Tim Heidel from VEIR discusses the biggest oversight in improving power density for data centers: failing to recognize the rapid pace of change and the different contexts in which solutions are needed. He notes that power consumption has escalated from 10-20 kilowatts to several hundred kilowatts and is expected to reach megawatts soon.
He emphasizes the importance of aligning solutions with the appropriate time scale and deployment context, as current needs differ from future requirements. He also highlights the diversity of data centers and the varying performance and density goals they pursue. Joshua Feinberg agrees that understanding both the current context and the time horizon is crucial for effective planning.

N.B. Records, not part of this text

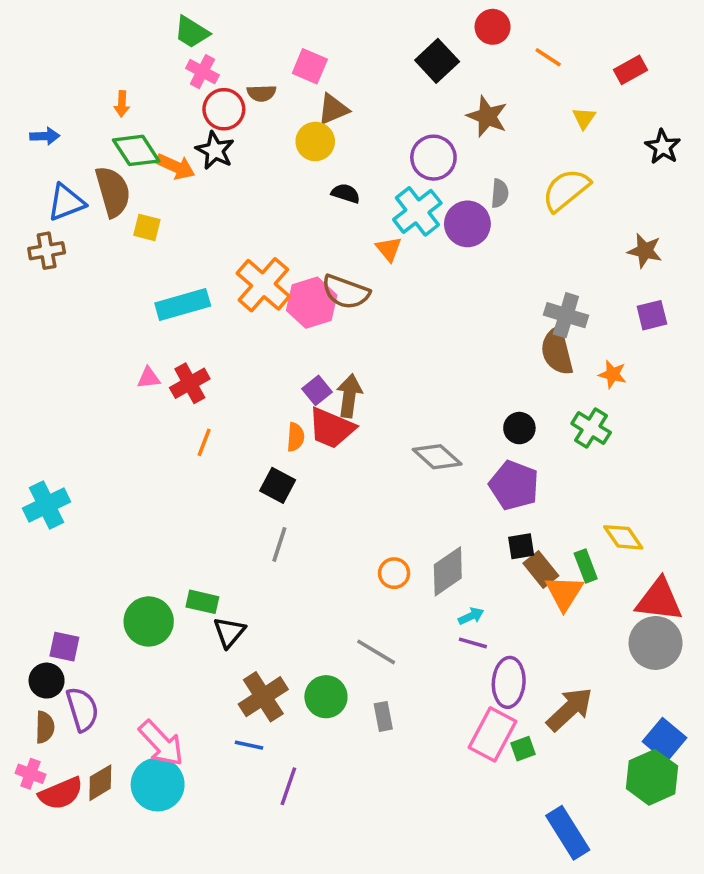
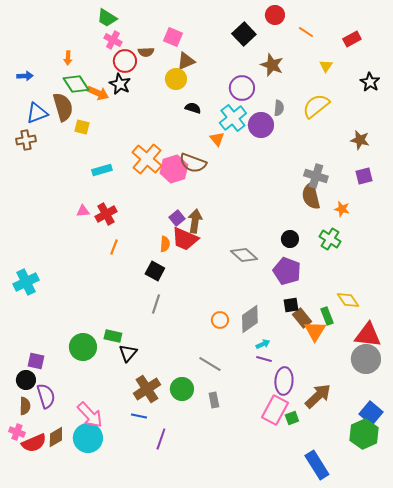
cyan rectangle: (183, 304) -> (102, 170), size x0.7

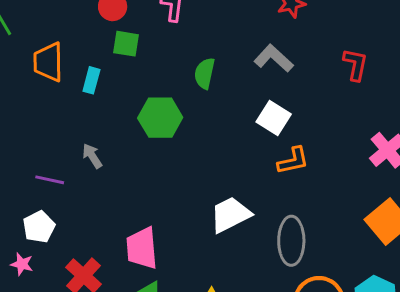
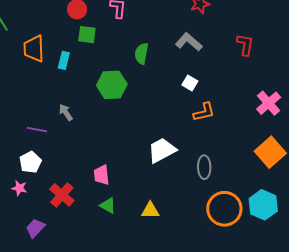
white square: (274, 118) -> (190, 83), size x0.7
gray ellipse: (291, 241) -> (204, 167), size x0.7
pink trapezoid: (142, 248) -> (102, 175), size x0.7

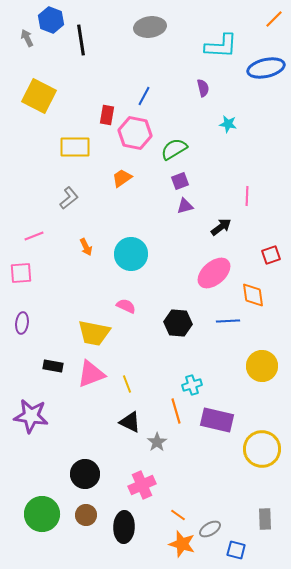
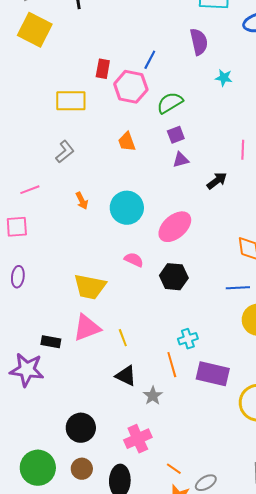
purple semicircle: (203, 88) -> (199, 42), size x1.5
yellow square: (39, 96) -> (35, 30), moved
blue line: (144, 96) -> (150, 60), moved
orange trapezoid: (122, 178) -> (127, 142), moved, turned -75
pink ellipse: (214, 273) -> (175, 227), moved
pink semicircle: (126, 306) -> (134, 260), moved
blue line: (228, 321) -> (238, 288), moved
black rectangle: (53, 366) -> (51, 342), moved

This video is excerpted from Ep. 152 Tim Heidel, CEO & Founder of VEIR | Data Center Go-to-Market Podcast.
Action Items
- Document and publish a clear mapping of deployment time horizons (today, 18–24 months, long-term multi-megawatt) to recommended power-density solution contexts and design implications, so stakeholders avoid talking past each other
- Create an architectural decision checklist that outlines different power-distribution and facility design choices required for higher-power server racks (e.g., 100kW+, 600–800kW, megawatt-class) to guide upcoming projects
- Segment the types of data centers by use case and produce guidance on where high-density / AI-optimized solutions have a clear business case versus where conventional designs remain appropriate
In the race to support AI workloads and ever-higher compute demands, one of the biggest mistakes data center leaders make is confusing contexts and time horizons when planning for power density.
In this episode of the Data Center Go-to-Market Podcast, Joshua Feinberg talks with Tim Heidel of VEIR about how quickly power requirements are escalating—and why many teams are still thinking in yesterday’s terms.
Just a few years ago, typical server racks might have drawn 10–20 kW. Today, many operators are already working with tens to hundreds of kilowatts per rack, and in the near future, designs for 600–800 kW and even megawatt-class racks are on the table.
Tim explains that different stakeholders are often talking past each other because they’re solving different problems on different timelines. Some are focused on what they’re deploying right now—sub‑100 kW racks going into facilities now.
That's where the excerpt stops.